Today's investors face a similar assault on rationality. Traditional investing, which involves carefully studying a company's fundamentals and holding for long periods, has become a sideshow to the practice of short-term noisemaking, high-frequency trading, and blind speculation. It isn't that real investing doesn't work anymore -- quite the contrary. But it's amazing to see how few seem bothered by what does or doesn't work -- or, in Huppke's case, what is factual.

Last week, I sat down with Ron Suskind, a Pulitzer Prize-winning author of five books. We got to talking about Berkshire Hathaway and (BRK.B -0.26%) Warren Buffett, whom Suskind has interviewed and written on in the past, which led into a conversation on evidenced-based investing. Have a look (transcript follows):

Ron Suskind: Is there any evidence there? That's not even a question many people ask these days. Which is, I think, a big part of what you guys do here at the Motley Fool. You're kind of evidence-people.

I wrote a story back when about Warren Buffett a long time ago. Buffett is really, I think, the champion of an ethic and an ideal. Peter Lynch was one, too, I think; he ran Magellan in the 1980s, that went up against [convicted fraudster] Michael Milken and his team for a kind of battle for the soul of the American economy. Milken and those guys were essentially doing financial innovation, naming debt "equity" and equity "debt," creating special-purpose funds, just like they are now, to create havoc in the markets and then profit from havoc that then vanishes by the next afternoon.

And it was a great model -- they made a fortune. Meanwhile, Warren Buffett's doing: "What are the fundamentals? What do they say in Graham and Dodd? Buy and hold! Buy and hold!" Well, that's actually what wins at the end of the day. And I think Buffett's done pretty well by virtue of sticking to his knitting on that, even though he's very good at trapezoidal hedges when he needs to.

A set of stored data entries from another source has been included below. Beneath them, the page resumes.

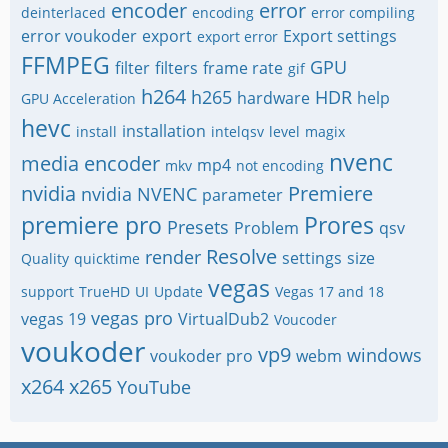
encoder
error
deinterlaced
encoding
error compiling
error voukoder
export
Export settings
export error
FFMPEG
GPU
filter
filters
frame rate
gif
h264
h265
HDR
hardware
help
GPU Acceleration
hevc
installation
install
intelqsv
level
magix
nvenc
media encoder
mp4
mkv
not encoding
nvidia
Premiere
nvidia NVENC
parameter
premiere pro
Prores
Presets
Problem
qsv
Resolve
render
settings
size
Quality
quicktime
vegas
support
TrueHD
UI
Update
Vegas 17 and 18
vegas pro
vegas 19
VirtualDub2
Voucoder
voukoder
vp9
windows
voukoder pro
webm
x264
x265
YouTube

Having said that, I think that right now we are at a time where the fundamentals are kind of en vogue in a lot of people's minds. They're like, "Give me some terra firma -- something I can put my feet down on. Is there evidence? Let me see it. Let me try to make sense of this based on the facts as they stand." And I think that's why the fundamental-analysis community -- the value investing community -- at the end of the day, they win. Along the way, though, they've got to pass through a wild circus of lunacy carried forward by news cycles where there is almost nothing that is material information.